El personaje de Enric, gracias al gran trabajo de Fernández, se demuestra como un hombre con un extraño carisma y con un poder de oratoria que hace que sus historias lleguen mejor a los escuchantes, a los alumnos de los colegios a los que ilumina sobre el periodo más oscuro del hombre, que consigue la atención de las televisiones y los periódicos, que lleva a su asociación a su momento de popularidad más álgida. Al final, ¿qué es un buen orador sino un buen charlatán, un fabulador? ¿Dónde está la frontera entre el discurso político y la ciencia ficción?

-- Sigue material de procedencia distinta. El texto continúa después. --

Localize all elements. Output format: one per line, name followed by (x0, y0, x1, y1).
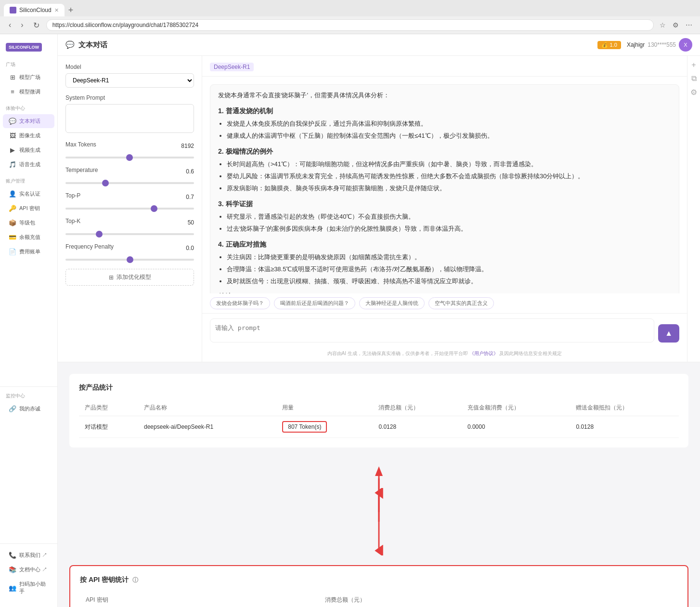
top-p-slider[interactable] (65, 208, 194, 210)
model-select[interactable]: DeepSeek-R1 (65, 73, 194, 88)
suggestion-chip-4[interactable]: 空气中其实的真正含义 (428, 297, 494, 309)
title-text: 文本对话 (78, 40, 107, 50)
sidebar-item-voice-gen[interactable]: 🎵 语音生成 (3, 158, 54, 172)
sidebar-item-label: 联系我们 ↗ (19, 552, 47, 559)
max-tokens-slider[interactable] (65, 157, 194, 158)
right-actions: + ⧉ ⚙ (687, 56, 700, 362)
image-gen-icon: 🖼 (9, 132, 16, 139)
section-item-4-2: 合理降温：体温≥38.5℃或明显不适时可使用退热药（布洛芬/对乙酰氨基酚），辅以… (227, 264, 671, 275)
settings-panel: Model DeepSeek-R1 System Prompt Max Toke… (58, 56, 202, 362)
user-id: 130****555 (648, 41, 676, 48)
chat-messages: 发烧本身通常不会直接'烧坏脑子'，但需要具体情况具体分析： 1. 普通发烧的机制… (202, 77, 687, 293)
section-list-3: 研究显示，普通感染引起的发热（即使达40℃）不会直接损伤大脑。 过去'烧坏脑子'… (218, 212, 671, 234)
annotation-arrows-container (69, 488, 688, 555)
col-product-type: 产品类型 (79, 400, 138, 416)
voice-gen-icon: 🎵 (9, 161, 16, 168)
extensions-button[interactable]: ⚙ (671, 20, 681, 30)
response-intro: 发烧本身通常不会直接'烧坏脑子'，但需要具体情况具体分析： (218, 91, 671, 101)
text-chat-icon: 💬 (9, 118, 16, 125)
section-item-2-1: 长时间超高热（>41℃）：可能影响细胞功能，但这种情况多由严重疾病（如中暑、脑炎… (227, 159, 671, 170)
sidebar-item-contact[interactable]: 📞 联系我们 ↗ (3, 548, 54, 562)
suggestion-chip-3[interactable]: 大脑神经还是人脑传统 (359, 297, 425, 309)
contact-icon: 📞 (9, 552, 16, 559)
section-list-2: 长时间超高热（>41℃）：可能影响细胞功能，但这种情况多由严重疾病（如中暑、脑炎… (218, 159, 671, 193)
new-tab-button[interactable]: + (65, 5, 78, 15)
top-k-label: Top-K (65, 218, 80, 224)
sidebar-section-square: 广场 ⊞ 模型广场 ≡ 模型微调 (0, 59, 57, 99)
section-title-3: 3. 科学证据 (218, 198, 671, 209)
chat-input-area: ▲ (202, 313, 687, 347)
copy-button[interactable]: ⧉ (691, 74, 697, 83)
max-tokens-group: Max Tokens 8192 (65, 141, 194, 160)
avatar-initials: X (684, 42, 687, 48)
model-label: Model (65, 64, 194, 70)
tab-close-button[interactable]: ✕ (54, 7, 59, 13)
cell-usage: 807 Token(s) (276, 416, 373, 438)
api-stats-title-text: 按 API 密钥统计 (80, 576, 129, 583)
section-title-account: 账户管理 (0, 176, 57, 186)
tab-favicon (10, 7, 16, 13)
api-stats-table: API 密钥 消费总额（元） 在线体验 0.0128 (80, 592, 678, 607)
api-stats-info-icon: ⓘ (132, 577, 138, 583)
url-bar[interactable]: https://cloud.siliconflow.cn/playground/… (46, 19, 654, 31)
model-finetune-icon: ≡ (9, 88, 16, 95)
user-avatar[interactable]: X (679, 38, 692, 52)
sidebar-item-my-favorites[interactable]: 🔗 我的赤诚 (3, 402, 54, 416)
response-text: 发烧本身通常不会直接'烧坏脑子'，但需要具体情况具体分析： 1. 普通发烧的机制… (218, 91, 671, 293)
sidebar-item-label: 等级包 (19, 219, 35, 226)
sidebar-bottom-section: 监控中心 🔗 我的赤诚 (0, 386, 57, 420)
api-stats-thead: API 密钥 消费总额（元） (80, 592, 678, 607)
sidebar-item-assistant[interactable]: 👥 扫码加小助手 (3, 577, 54, 598)
sidebar-item-image-gen[interactable]: 🖼 图像生成 (3, 129, 54, 143)
section-item-2-2: 婴幼儿风险：体温调节系统未发育完全，持续高热可能诱发热性惊厥，但绝大多数不会造成… (227, 172, 671, 182)
sidebar-item-video-gen[interactable]: ▶ 视频生成 (3, 143, 54, 157)
sidebar-item-label: 文本对话 (19, 118, 40, 125)
table-row: 对话模型 deepseek-ai/DeepSeek-R1 807 Token(s… (79, 416, 679, 438)
tab-title: SiliconCloud (19, 7, 52, 13)
sidebar-item-api-key[interactable]: 🔑 API 密钥 (3, 201, 54, 215)
refresh-button[interactable]: ↻ (30, 20, 42, 31)
more-button[interactable]: ⋯ (684, 20, 694, 30)
section-item-3-2: 过去'烧坏脑子'的案例多因疾病本身（如未治疗的化脓性脑膜炎）导致，而非体温升高。 (227, 224, 671, 234)
suggestion-chip-2[interactable]: 喝酒前后还是后喝酒的问题？ (274, 297, 355, 309)
real-name-icon: 👤 (9, 190, 16, 198)
sidebar-item-bills[interactable]: 📄 费用账单 (3, 245, 54, 259)
response-content: 发烧本身通常不会直接'烧坏脑子'，但需要具体情况具体分析： 1. 普通发烧的机制… (210, 84, 679, 293)
main-content: 💬 文本对话 💰 1.0 Xajhigr 130****555 X (58, 34, 700, 607)
sidebar-section-account: 账户管理 👤 实名认证 🔑 API 密钥 📦 等级包 💳 余额充值 📄 费用账单 (0, 176, 57, 259)
forward-button[interactable]: › (18, 20, 26, 30)
send-button[interactable]: ▲ (658, 324, 679, 343)
sidebar-item-label: 模型广场 (19, 74, 40, 81)
bookmark-button[interactable]: ☆ (658, 20, 668, 30)
cell-total-cost: 0.0128 (373, 416, 462, 438)
sidebar-item-text-chat[interactable]: 💬 文本对话 (3, 114, 54, 128)
back-button[interactable]: ‹ (6, 20, 14, 30)
sidebar-item-credits[interactable]: 📦 等级包 (3, 216, 54, 230)
sidebar-item-recharge[interactable]: 💳 余额充值 (3, 230, 54, 244)
sidebar-item-docs[interactable]: 📚 文档中心 ↗ (3, 563, 54, 577)
stats-section: 按产品统计 产品类型 产品名称 用量 消费总额（元） 充值金额消费（元） 赠送金… (58, 362, 700, 607)
chat-input[interactable] (210, 318, 654, 343)
temperature-slider[interactable] (65, 182, 194, 184)
credits-icon: 📦 (9, 219, 16, 226)
temperature-value: 0.6 (186, 168, 194, 175)
sidebar-item-label: 费用账单 (19, 248, 40, 255)
product-stats-table: 产品类型 产品名称 用量 消费总额（元） 充值金额消费（元） 赠送金额抵扣（元）… (79, 400, 679, 438)
system-prompt-input[interactable] (65, 104, 194, 133)
header-right: 💰 1.0 Xajhigr 130****555 X (597, 38, 692, 52)
max-tokens-label: Max Tokens (65, 141, 96, 148)
product-stats-header-row: 产品类型 产品名称 用量 消费总额（元） 充值金额消费（元） 赠送金额抵扣（元） (79, 400, 679, 416)
credits-amount: 1.0 (610, 42, 617, 48)
top-k-slider[interactable] (65, 233, 194, 235)
disclaimer-link[interactable]: 《用户协议》 (469, 351, 498, 356)
sidebar-item-real-name[interactable]: 👤 实名认证 (3, 187, 54, 201)
sidebar-item-model-market[interactable]: ⊞ 模型广场 (3, 70, 54, 84)
add-column-button[interactable]: + (691, 61, 696, 69)
suggestion-chip-1[interactable]: 发烧会烧坏脑子吗？ (210, 297, 270, 309)
add-optimize-model-button[interactable]: ⊞ 添加优化模型 (65, 269, 194, 286)
browser-tab[interactable]: SiliconCloud ✕ (4, 4, 65, 16)
sidebar-item-model-finetune[interactable]: ≡ 模型微调 (3, 85, 54, 99)
sidebar-item-label: 图像生成 (19, 132, 40, 139)
settings-right-button[interactable]: ⚙ (690, 88, 697, 97)
frequency-penalty-slider[interactable] (65, 259, 194, 261)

Otro gran acierto de Marco es la propuesta metacinematográfica que avisa con la claqueta inicial de que somos testigos de una ficción, pero que también ancla el personaje a la realidad y que también sirve para plantear hasta qué punto un autor puede ficcionar la vida de un hombre, por mucho que este se ficcione a sí mismo. La escena en la que un Javier Cercas -un actor que lo interpreta, no el escritor real-, se mofa en un coloquio de un Marco humillado resuena a sadismo y superioridad moral -por parte del personaje, no de los directores-. Hasta una acaba compadeciéndose de un hombre solo y viejo cuya única pertenencia es su relato.
Enric Marco no parece engañar para conseguir un rédito económico, sino más bien para justificar su propia existencia y porque realmente siente que su labor dando a conocer la realidad de unos campos de concentración que jamás piso bien merecen una gran mentira. Siquiera su mujer, Laura, conoce el verdadero pasado del hombre con el que comparte lecho y, junto a ella, el espectador debe recomponer el enigmático puzle de la vida previa del socialista catalán, repleta de agujeros negros. La interpretación de Poza, contenida, deja ver cómo el atisbo de la duda se nutre con cada imprecisión, con cada exageración.
Marco será una de las películas del año, con lluvia de nominaciones a los Goya segura. Y también es el recordatorio de que siempre hay que recibir cualquier relato con la dosis justa de escepticismo. Y de que hay que desconfiar de los bigotes falsos. Y, si me apuran, de quienes se tiñen el pelo.